< gmaxwell> right. well there is also no need to discard bytes from K_2 but it does that too. the performance hit is especially gratitious for lengths.
< gmaxwell> sipa: oh geesh, for every message we do _another_ chacha20 run to derrive the poly key.
< gmaxwell> so encrypting a single small message requires 3 runs of the chacha20 function, one to encrypt the length, one to establsh the poly1305 key, and one to encrypt the payload.
< gmaxwell> this seems pants on head stupid.
< gmaxwell> The polykey needs to be per packet for poly1305's requirements, so I suppose it's only throwing out 32 bytes of chacha output.
< gmaxwell> https://www.ietf.org/mail-archive/web/secsh/current/msg01224.html seems other people have suggested combining the poly1305 chacha block with the length encryption.
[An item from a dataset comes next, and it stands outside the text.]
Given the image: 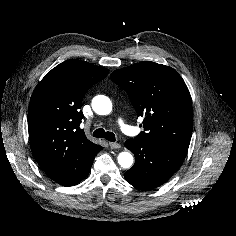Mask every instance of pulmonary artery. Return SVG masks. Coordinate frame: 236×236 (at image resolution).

< gmaxwell> and it seems that they didn't so that you could just use a RFC5116 implementation of it.
< * gmaxwell> cries
< gmaxwell> So encrypting a 12 byte message will run on the order of 109 cycles/byte... which means that for small messages a straighforward implementation of AES-GCM would likely be faster, even on hardware without AES instructions.
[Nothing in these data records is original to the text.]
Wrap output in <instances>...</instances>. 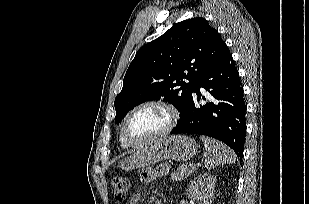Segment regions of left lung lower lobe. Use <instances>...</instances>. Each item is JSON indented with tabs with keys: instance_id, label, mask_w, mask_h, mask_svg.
Segmentation results:
<instances>
[{
	"instance_id": "1",
	"label": "left lung lower lobe",
	"mask_w": 309,
	"mask_h": 204,
	"mask_svg": "<svg viewBox=\"0 0 309 204\" xmlns=\"http://www.w3.org/2000/svg\"><path fill=\"white\" fill-rule=\"evenodd\" d=\"M200 87L213 102L199 105L204 99ZM234 60L226 48L220 59L200 77L187 106L171 134H200L218 139L230 146L242 159L246 133V104ZM196 94V95H195Z\"/></svg>"
}]
</instances>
< gmaxwell> (109 cycles/byte for the chacha20 part alone)
< sipa> gmaxwell: but what is the average message length for us?
< sipa> it seems we don't keep stats on message counts
< cfields> luke-jr: hmm?
< cfields> luke-jr: if qt's copy is missing the files that need patching, what's to patch?
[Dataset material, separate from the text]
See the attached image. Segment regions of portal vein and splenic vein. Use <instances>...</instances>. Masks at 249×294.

< luke-jr> cfields: libpng has optimisations for ARM and POWER in separate files missing in Qt, but Qt's copy of the normal files still tries to link them
< cfields> luke-jr: armhf/aarch64 build fine, what's different about power?
< luke-jr> cfields: I don't know how ARM works
< cfields> (not arguing, just trying to understand)
< cfields> luke-jr: anyway, breaking out libpng is fine with me. IIRC I didn't do that because it requires zlib, as does qt, so that would've meant 2 copies of zlib. But we've since broken zlib out anyway I believe.
< luke-jr> yeah
< cfields> luke-jr: while you're at it, feel free to flip -qt-jpeg to -disable-jpeg too
< cfields> something like those options, anyway
< cfields> I think we've had no need for jpegs for a long time
< luke-jr> did we ever? O.o
< cfields> pretty sure we had some at some point
< midnightmagic> ‰/w 39
< cfields> 0.8, heh
< gmaxwell> sipa: the most common message by far is transaction inv.
< gmaxwell> sipa: it's just so weird that it uses 3 chacha runs, the poly1305 run has 32 bytes totally unused.
< Jmabsd> wait, so Bitcoin has the tendency to print (256 & 160bit) hashes in *reverse* order, right - block hashes, transaction hashes and merkle root hashes.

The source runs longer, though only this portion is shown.